J Biol Chem. 2013 December 27; 288(52): 36772.
PMCID: PMC3873536

Sugar-binding Specificity of the Receptor Langerin Affects Pathogen Entry into the Immune System♦

Common Polymorphisms in Human Langerin Change Specificity for Glycan Ligands

♦ See referenced article, J. Biol. Chem. 2013, 288, 36762–36771

A receptor called langerin lets pathogens enter the immune system as part of the body's adaptive immune response. The receptor, which is found on Langerhans cells, binds sugar molecules on the surfaces of pathogens such as HIV, the measles virus, and some species of yeast. In this Paper of the Week, a team led by Maureen Taylor at Imperial College London looked into how genetic variations in the human langerin gene affected the molecule's ability to bind to sugars.
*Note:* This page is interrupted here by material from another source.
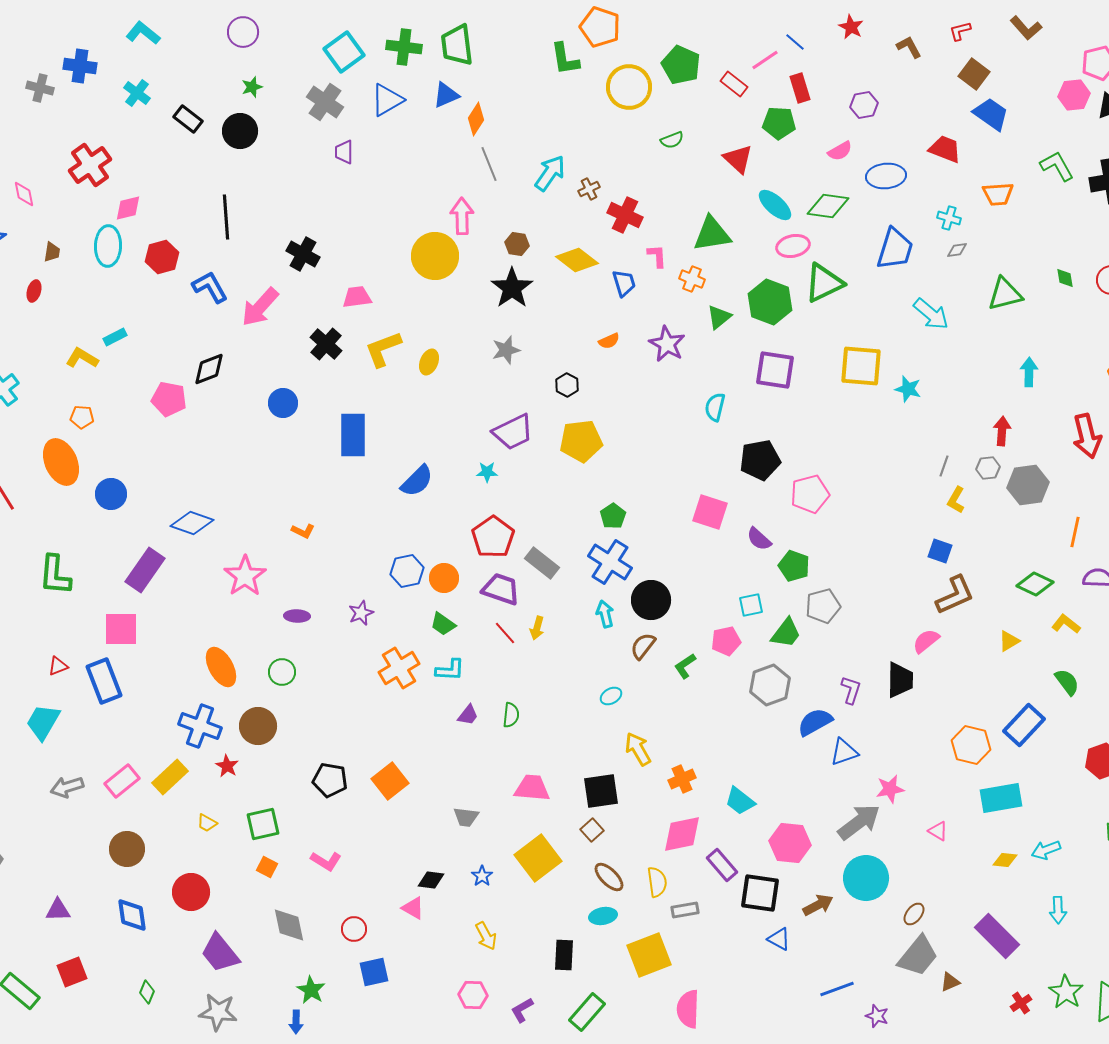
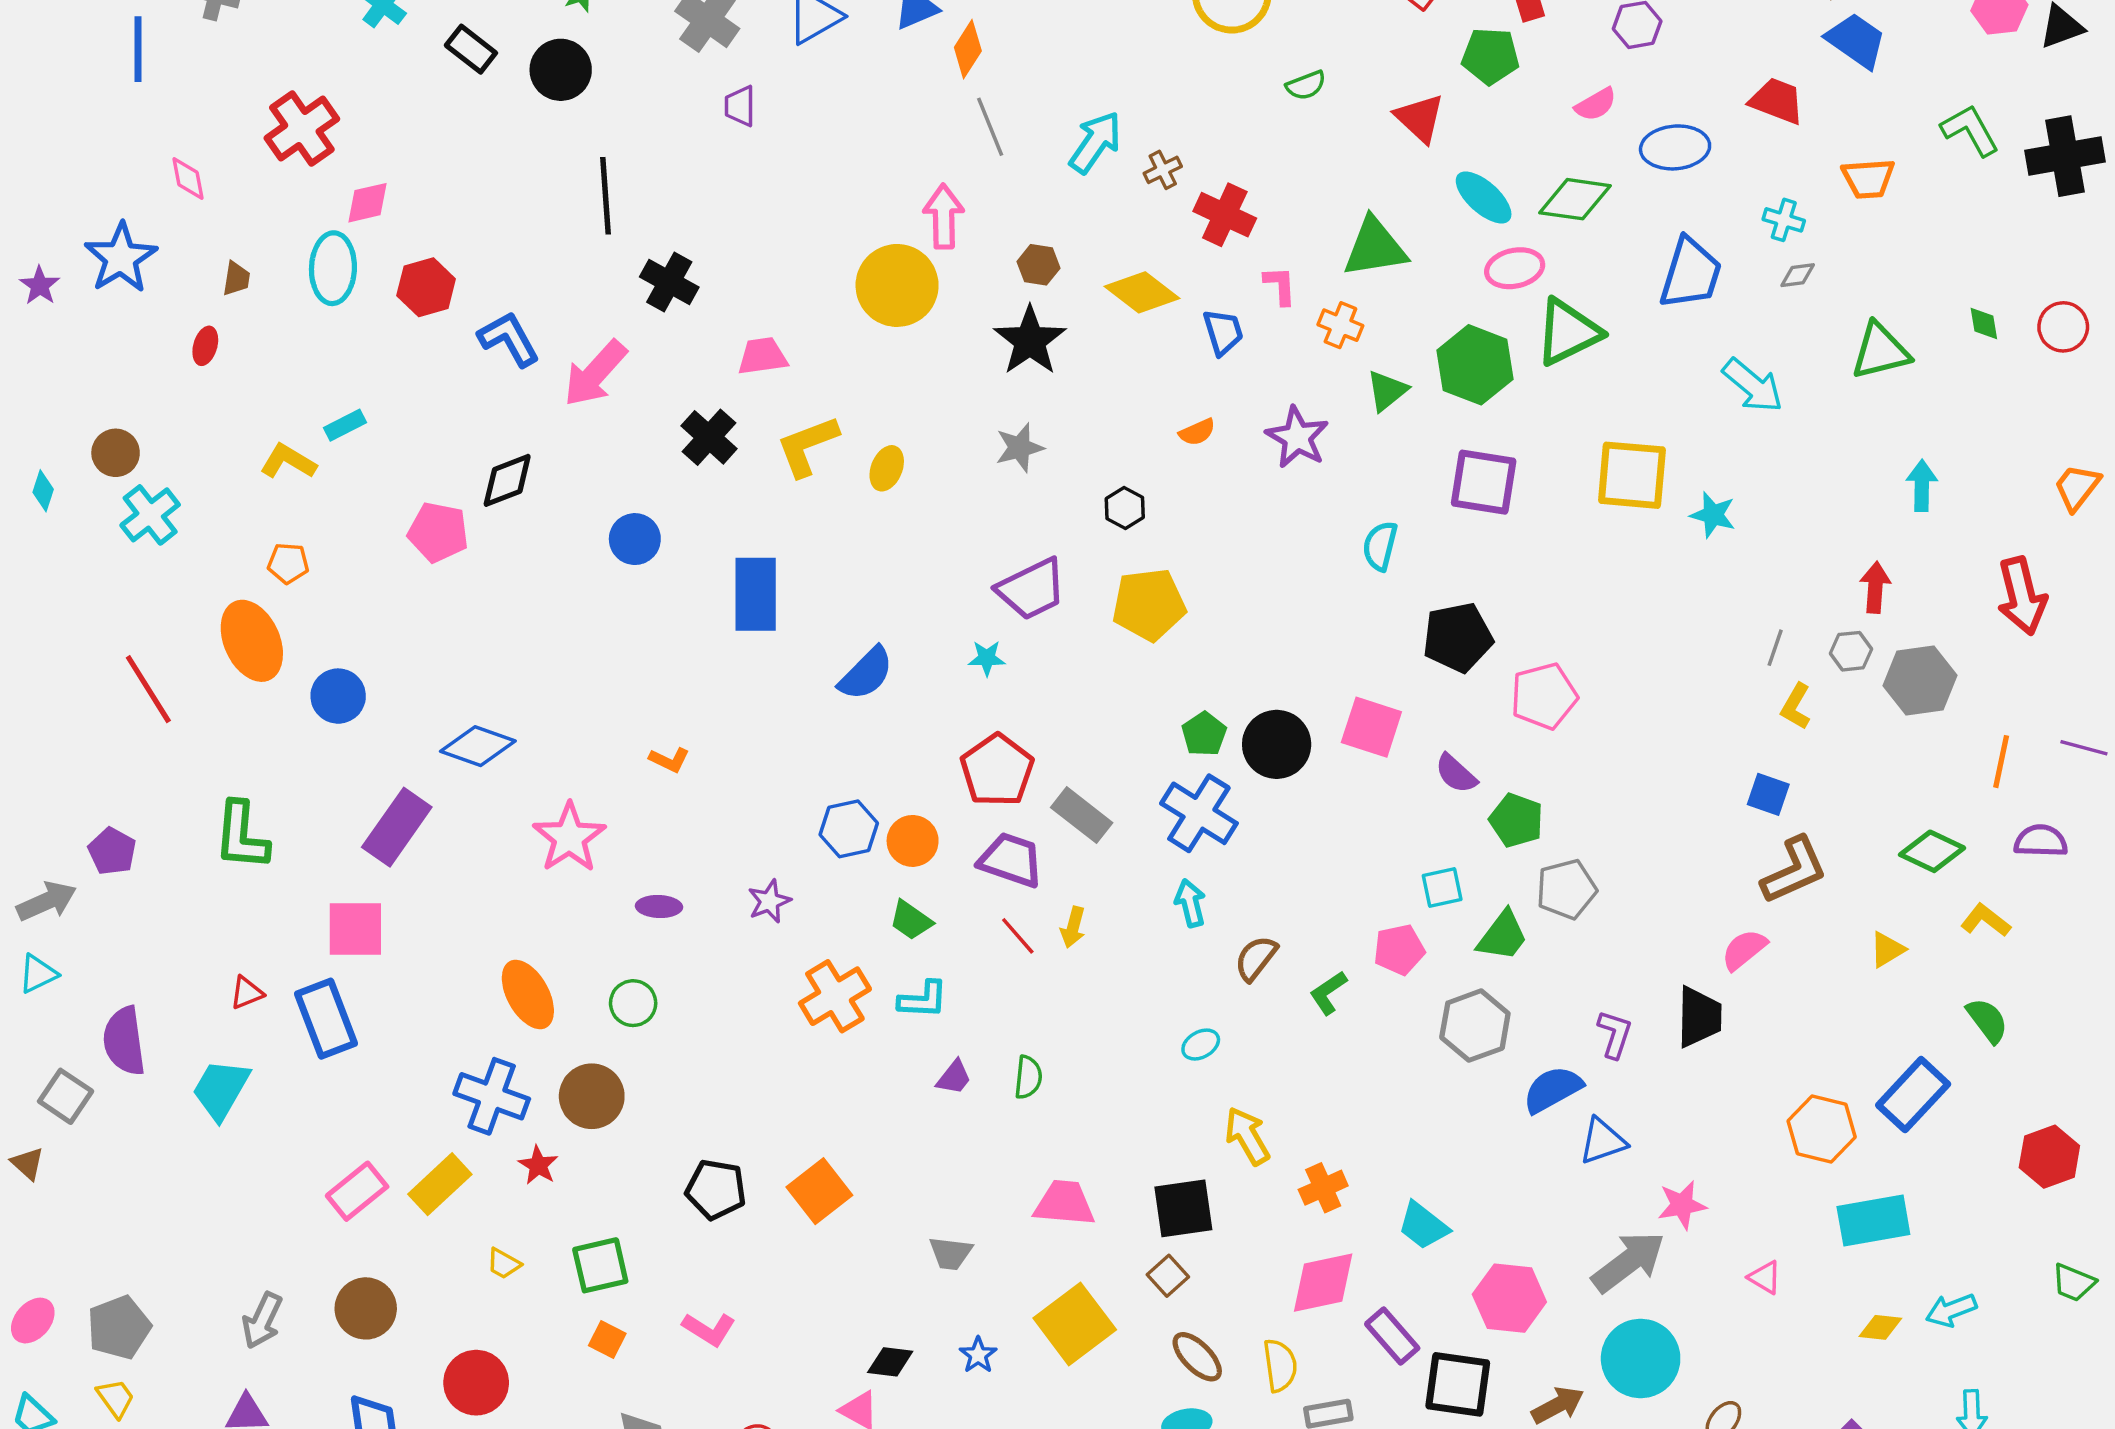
black line: (226, 217) -> (606, 196), moved
black circle: (651, 600) -> (1277, 744), moved
gray arrow: (67, 787) -> (262, 1321), moved, turned -48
They demonstrated that two common and linked genetic variations altered langerin's sugar-binding specificity. For example, one genetic variation changed lysine to isoleucine in the sugar-binding site. Taylor and colleagues showed that “this amino acid change abolishes binding to oligosaccharides with terminal 6SO4-Gal and enhances binding to oligosaccharides with terminal GlcNAc residues.” The authors concluded that people with different forms of langerin may have different susceptibilities to pathogens.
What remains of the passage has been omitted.